[WEB SECURITY] File uploading vulnerabilities

Eric Rachner eric at rachner.us
Mon Sep 15 16:51:12 EDT 2008


Hi Mike,

 

Two comments from me:

 

First, your question would be better answered by Norton than the community
at large.  I'm not sure any of us are in a position to back up Norton's
claims of suitability for your particular purpose.

 

Second - and I was remiss for neglecting to say this in my original response
to your question - no matter which anti-virus engine you use, you should
consider running the AV engine in a dedicated, isolated environment, if
possible.  AV engines are a kind of attack surface, and a very large one at
that.  Check out the following presentation for more info on the subject:

 

http://www.nruns.com/aps/The_Death_of_AV_Defense_in_Depth-Revisiting_Anti-Vi
rus_Software.pdf

 

Cheers,

 

- Eric

 

From: mike [mailto:mike9966 at rediffmail.com] 
Sent: Monday, September 15, 2008 7:28 AM
To: websecurity at webappsec.org
Subject: Re: RE: [WEB SECURITY] File uploading vulnerabilities

 

  
Hi all,

Thanks for the pointers.
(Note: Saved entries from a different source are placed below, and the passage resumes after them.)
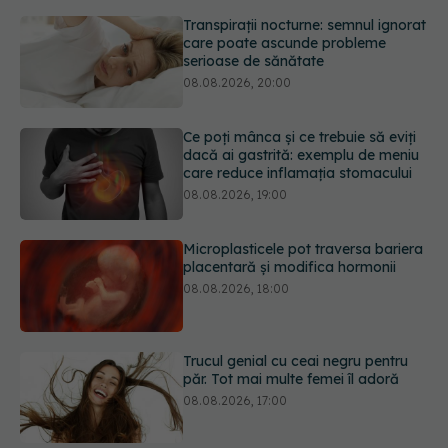
Ce poți mânca și ce trebuie să eviți
dacă ai gastrită: exemplu de meniu
care reduce inflamația stomacului
08.08.2026, 19:00
Microplasticele pot traversa bariera
placentară și modifica hormonii
08.08.2026, 18:00
Trucul genial cu ceai negru pentru
păr. Tot mai multe femei îl adoră
08.08.2026, 17:00
Medicamentul folosit de peste 60 de
ani care acționează într-un loc
neașteptat
08.08.2026, 16:00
But, i have a further query about any Antivirus
(installed on the server) that automatically checks for virus whenever any
files are accessed (coming from Internet, removable disks, or email
attachments). 


A Norton AntiVirus Auto-Protect feature, which says

"Auto-Protect scans all files that are received from any source, such as the
Internet, removable disks, or email attachments. Auto-Protect scans files
for viruses, Trojan horses, and worms any time that the files are accessed,
such as when they are copied, moved, run, or opened"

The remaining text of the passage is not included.